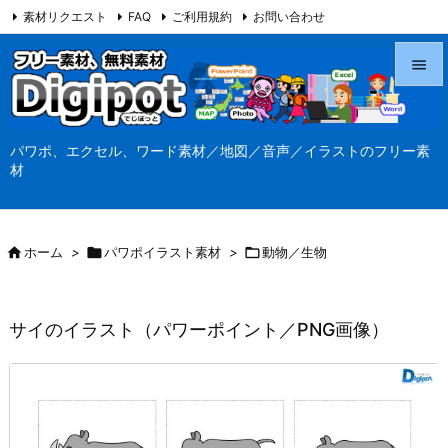
素材リクエスト
FAQ
ご利用規約
お問い合わせ
当サイト（Digipot.net）について


メニュ
パワポ、エクセル、ワード素材／地図／音声／イラストのフリー素

材
サイド

前へ

ホーム
>

パワポイラスト素材
>

動物／生物

次へ

サイのイラスト（パワーポイント／PNG画像）
検索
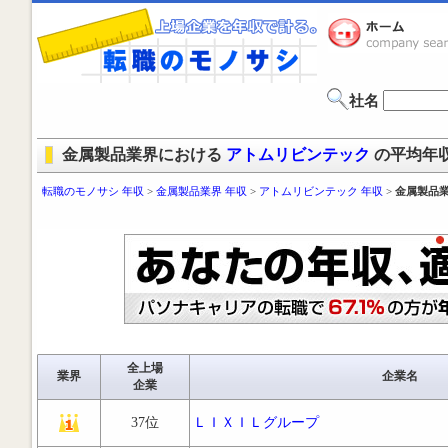
社名
金属製品業界における
アトムリビンテック
の平均年
転職のモノサシ 年収
>
金属製品業界 年収
>
アトムリビンテック 年収
>
金属製品業
全上場
業界
企業名
企業
37位
ＬＩＸＩＬグループ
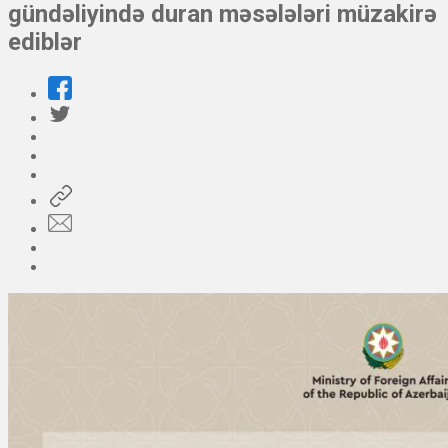
gündəliyində duran məsələləri müzakirə
ediblər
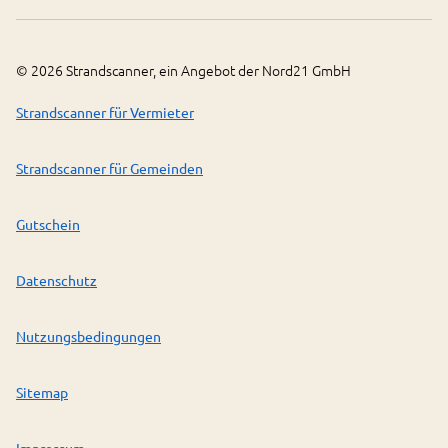
©
2026
Strandscanner, ein Angebot der Nord21 GmbH
Strandscanner für Vermieter
Strandscanner für Gemeinden
Gutschein
Datenschutz
Nutzungsbedingungen
Sitemap
Impressum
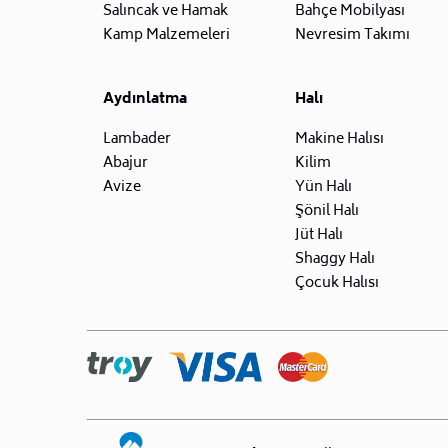
Salıncak ve Hamak
Bahçe Mobilyası
Kamp Malzemeleri
Nevresim Takımı
Aydınlatma
Halı
Lambader
Makine Halısı
Abajur
Kilim
Avize
Yün Halı
Şönil Halı
Jüt Halı
Shaggy Halı
Çocuk Halısı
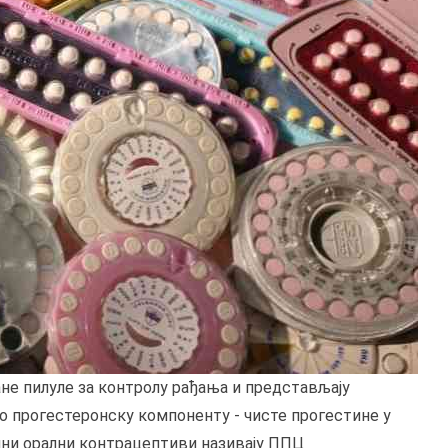
е пилуле за контролу рађања и представљају
о прогестеронску компоненту - чисте прогестине у
ични орални контрацептиви називају ППЦ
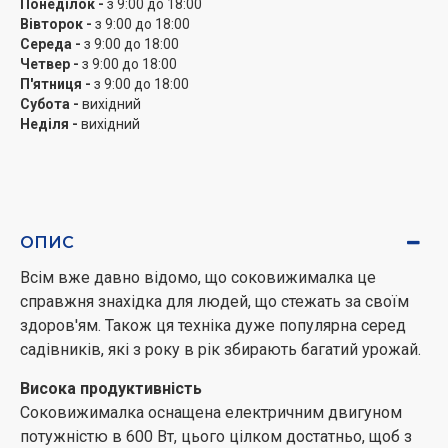
Понеділок -
з 9:00 до 18:00
Вівторок -
з 9:00 до 18:00
Середа -
з 9:00 до 18:00
Четвер -
з 9:00 до 18:00
П'ятниця -
з 9:00 до 18:00
Субота -
вихідний
Неділя -
вихідний
ОПИС
Всім вже давно відомо, що соковижималка це
справжня знахідка для людей, що стежать за своїм
здоров'ям. Також ця техніка дуже популярна серед
садівників, які з року в рік збирають багатий урожай.
Висока продуктивність
Соковижималка оснащена електричним двигуном
потужністю в 600 Вт, цього цілком достатньо, щоб з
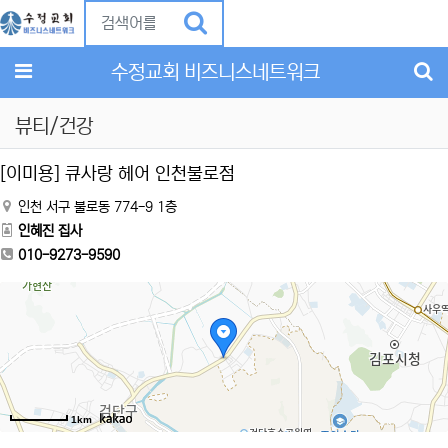
Previous
Ne
메뉴
수정교회 비즈니스네트워크
뷰티/건강
[이미용] 큐사랑 헤어 인천불로점
인천 서구 불로동 774-9 1층
인혜진 집사
010-9273-9590
1km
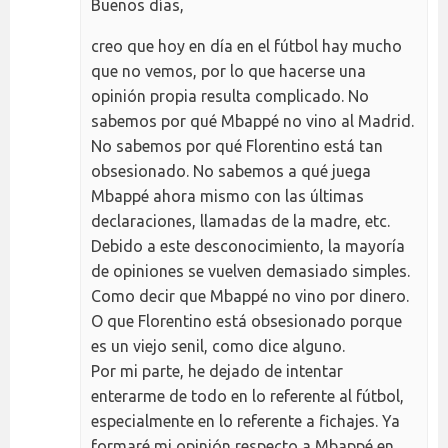
Buenos días,
creo que hoy en día en el fútbol hay mucho
que no vemos, por lo que hacerse una
opinión propia resulta complicado. No
sabemos por qué Mbappé no vino al Madrid.
No sabemos por qué Florentino está tan
obsesionado. No sabemos a qué juega
Mbappé ahora mismo con las últimas
declaraciones, llamadas de la madre, etc.
Debido a este desconocimiento, la mayoría
de opiniones se vuelven demasiado simples.
Como decir que Mbappé no vino por dinero.
O que Florentino está obsesionado porque
es un viejo senil, como dice alguno.
Por mi parte, he dejado de intentar
enterarme de todo en lo referente al fútbol,
especialmente en lo referente a fichajes. Ya
formaré mi opinión respecto a Mbappé en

* * * * * * *

**YOUR INSTRUCTIONS:** Output each record above exactly as it stands, excluding all pictures.

**THE ANSWER:**
素材リクエスト
FAQ
ご利用規約
お問い合わせ
当サイト（Digipot.net）について


メニュ
パワポ、エクセル、ワード素材／地図／音声／イラストのフリー素

材
サイド

前へ

ホーム
>

パワポイラスト素材
>

動物／生物

次へ

サイのイラスト（パワーポイント／PNG画像）
検索
社名
金属製品業界における
アトムリビンテック
の平均年
転職のモノサシ 年収
>
金属製品業界 年収
>
アトムリビンテック 年収
>
金属製品業
全上場
業界
企業名
企業
37位
ＬＩＸＩＬグループ
gündəliyində duran məsələləri müzakirə
ediblər
©
2026
Strandscanner, ein Angebot der Nord21 GmbH
Strandscanner für Vermieter
Strandscanner für Gemeinden
Gutschein
Datenschutz
Nutzungsbedingungen
Sitemap
Impressum
Salıncak ve Hamak
Bahçe Mobilyası
Kamp Malzemeleri
Nevresim Takımı
Aydınlatma
Halı
Lambader
Makine Halısı
Abajur
Kilim
Avize
Yün Halı
Şönil Halı
Jüt Halı
Shaggy Halı
Çocuk Halısı
е пилуле за контролу рађања и представљају
о прогестеронску компоненту - чисте прогестине у
ични орални контрацептиви називају ППЦ
Понеділок -
з 9:00 до 18:00
Вівторок -
з 9:00 до 18:00
Середа -
з 9:00 до 18:00
Четвер -
з 9:00 до 18:00
П'ятниця -
з 9:00 до 18:00
Субота -
вихідний
Неділя -
вихідний
ОПИС
Всім вже давно відомо, що соковижималка це
справжня знахідка для людей, що стежать за своїм
здоров'ям. Також ця техніка дуже популярна серед
садівників, які з року в рік збирають багатий урожай.
Висока продуктивність
Соковижималка оснащена електричним двигуном
потужністю в 600 Вт, цього цілком достатньо, щоб з
Previous
Ne
메뉴
수정교회 비즈니스네트워크
뷰티/건강
[이미용] 큐사랑 헤어 인천불로점
인천 서구 불로동 774-9 1층
인혜진 집사
010-9273-9590
1km
Buenos días,
creo que hoy en día en el fútbol hay mucho
que no vemos, por lo que hacerse una
opinión propia resulta complicado. No
sabemos por qué Mbappé no vino al Madrid.
No sabemos por qué Florentino está tan
obsesionado. No sabemos a qué juega
Mbappé ahora mismo con las últimas
declaraciones, llamadas de la madre, etc.
Debido a este desconocimiento, la mayoría
de opiniones se vuelven demasiado simples.
Como decir que Mbappé no vino por dinero.
O que Florentino está obsesionado porque
es un viejo senil, como dice alguno.
Por mi parte, he dejado de intentar
enterarme de todo en lo referente al fútbol,
especialmente en lo referente a fichajes. Ya
formaré mi opinión respecto a Mbappé en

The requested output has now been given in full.